[Stored entries]
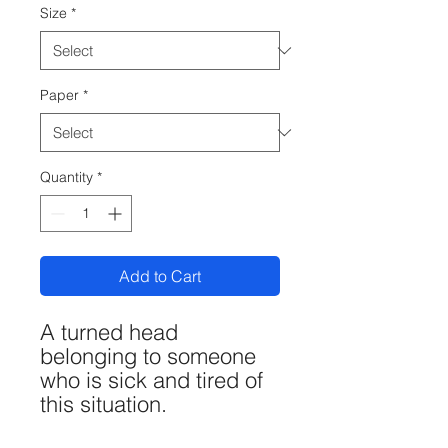
Size
*
Paper
*
Quantity
*
Add to Cart
A turned head
belonging to someone
who is sick and tired of
this situation.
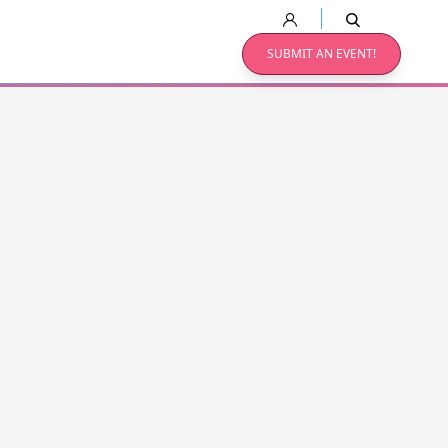
SUBMIT AN EVENT!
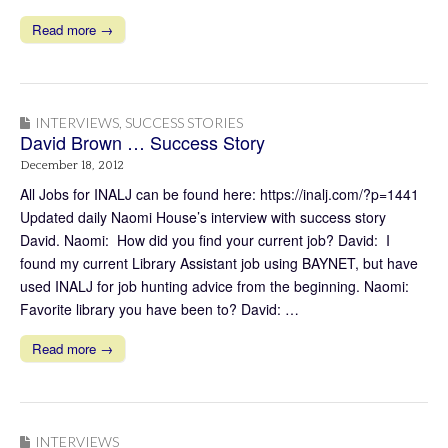
Read more →
INTERVIEWS
,
SUCCESS STORIES
David Brown … Success Story
December 18, 2012
All Jobs for INALJ can be found here: https://inalj.com/?p=1441
Updated daily Naomi House’s interview with success story
David. Naomi: How did you find your current job? David: I
found my current Library Assistant job using BAYNET, but have
used INALJ for job hunting advice from the beginning. Naomi:
Favorite library you have been to? David: …
Read more →
INTERVIEWS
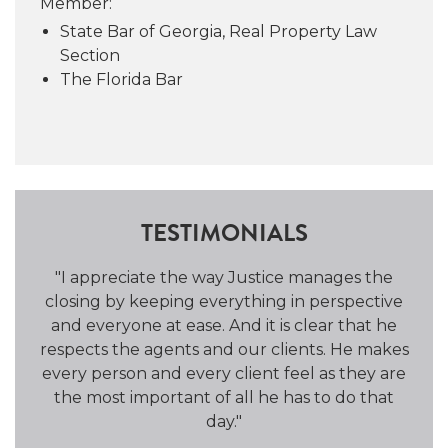
Member:
the charm and unique facets of Atlanta’s
State Bar of Georgia, Real Property Law
many neighborhoods.
Section
The Florida Bar
TESTIMONIALS
the
"I appreciate the way Justice manages the
"He 
and
closing by keeping everything in perspective
an
and everyone at ease. And it is clear that he
Clo
respects the agents and our clients. He makes
every person and every client feel as they are
the most important of all he has to do that
day."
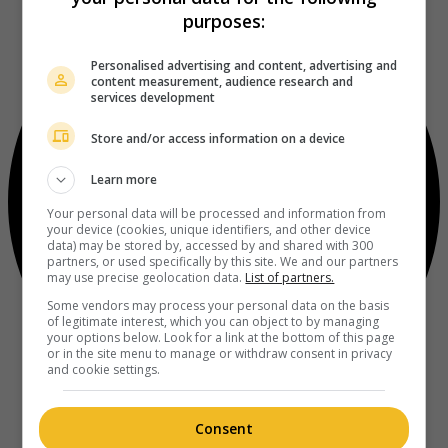
purposes:
Personalised advertising and content, advertising and
content measurement, audience research and
services development
Store and/or access information on a device
Learn more
Your personal data will be processed and information from
your device (cookies, unique identifiers, and other device
data) may be stored by, accessed by and shared with 300
partners, or used specifically by this site. We and our partners
may use precise geolocation data.
List of partners.
Some vendors may process your personal data on the basis
of legitimate interest, which you can object to by managing
your options below. Look for a link at the bottom of this page
or in the site menu to manage or withdraw consent in privacy
and cookie settings.
Consent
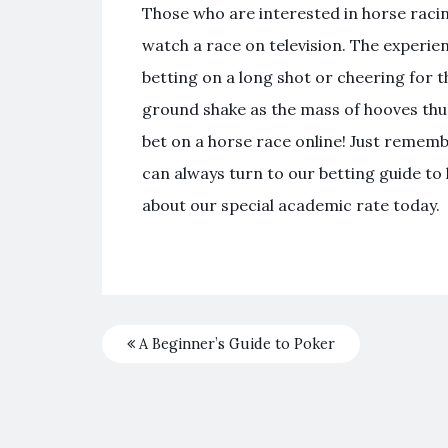
Those who are interested in horse racin
watch a race on television. The experien
betting on a long shot or cheering for t
ground shake as the mass of hooves thu
bet on a horse race online! Just remem
can always turn to our betting guide t
about our special academic rate today.
A Beginner’s Guide to Poker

WHAT YOU NEED TO DO
Count every line of the records above in which the string "used" appears. The number alone is to be given.

WRITTEN SOLUTION
2